Il meccanismo dei ristori invece, è ancora oggetto di approfondimenti ma i nuovi aiuti, precisa Gualtieri, “consisteranno principalmente in crediti di imposta”. Il tema sarà oggetto di confronto con le parti sociali, anche se la convocazione ufficiale è sul Recovery: la versione aggiornata del PNRR è all'esame delle Commissioni ma non entrerà nel vivo prima di febbraio.
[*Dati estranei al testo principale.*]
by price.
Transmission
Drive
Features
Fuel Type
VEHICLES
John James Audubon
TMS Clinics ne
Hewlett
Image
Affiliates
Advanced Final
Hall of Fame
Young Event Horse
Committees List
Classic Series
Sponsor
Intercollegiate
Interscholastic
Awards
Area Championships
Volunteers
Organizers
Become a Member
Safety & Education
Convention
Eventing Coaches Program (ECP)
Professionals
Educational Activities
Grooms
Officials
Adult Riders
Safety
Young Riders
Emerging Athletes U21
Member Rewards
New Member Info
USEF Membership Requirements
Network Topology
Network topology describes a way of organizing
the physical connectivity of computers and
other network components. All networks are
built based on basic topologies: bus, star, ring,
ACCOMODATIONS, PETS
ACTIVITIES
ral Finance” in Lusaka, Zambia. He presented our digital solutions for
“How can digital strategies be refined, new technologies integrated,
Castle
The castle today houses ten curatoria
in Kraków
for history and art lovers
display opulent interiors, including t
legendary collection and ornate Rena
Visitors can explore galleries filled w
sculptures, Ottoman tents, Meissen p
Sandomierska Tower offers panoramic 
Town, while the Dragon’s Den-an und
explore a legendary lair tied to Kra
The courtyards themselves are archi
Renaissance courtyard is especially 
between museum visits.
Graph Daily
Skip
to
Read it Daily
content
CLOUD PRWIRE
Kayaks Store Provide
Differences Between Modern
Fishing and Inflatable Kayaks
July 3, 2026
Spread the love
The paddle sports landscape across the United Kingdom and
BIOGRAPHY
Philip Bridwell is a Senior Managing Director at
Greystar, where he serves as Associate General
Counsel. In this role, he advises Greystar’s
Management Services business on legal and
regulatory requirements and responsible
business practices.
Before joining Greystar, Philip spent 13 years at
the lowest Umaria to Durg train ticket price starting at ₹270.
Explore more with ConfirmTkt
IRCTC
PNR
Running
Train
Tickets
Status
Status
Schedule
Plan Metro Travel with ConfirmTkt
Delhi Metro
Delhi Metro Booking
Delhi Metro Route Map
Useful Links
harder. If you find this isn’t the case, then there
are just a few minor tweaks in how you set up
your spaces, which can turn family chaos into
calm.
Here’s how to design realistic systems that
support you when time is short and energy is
Solo verso la fine della prossima settimana dovrebbe ricominciare un ricco ciclo di audizioni sia alla Camera sia al Senato, poi tutte le Commissioni esprimeranno i loro pareri che saranno riassunti in una relazione delle Bilancio (insieme alle Politiche Ue al Senato) e poi avviate, al termine di questo percorso, all'attenzione dell'Aula. Proprio il Parlamento potrebbe dare qualche indicazione sulla governance, stralciata per ora dal Piano ma che va definita prima di inviarlo a Bruxelles. Andranno peraltro dettagliate meglio, avvisa Gentiloni, sia le riforme, “con un messaggio chiaro” in linea con le raccomandazioni Ue 2019, sia “tempi e obiettivi dei progetti”, che erano stati messi a punto per la prima versione del piano, quella con cabina di regia a tre e capi missione, poi bocciata dai partiti.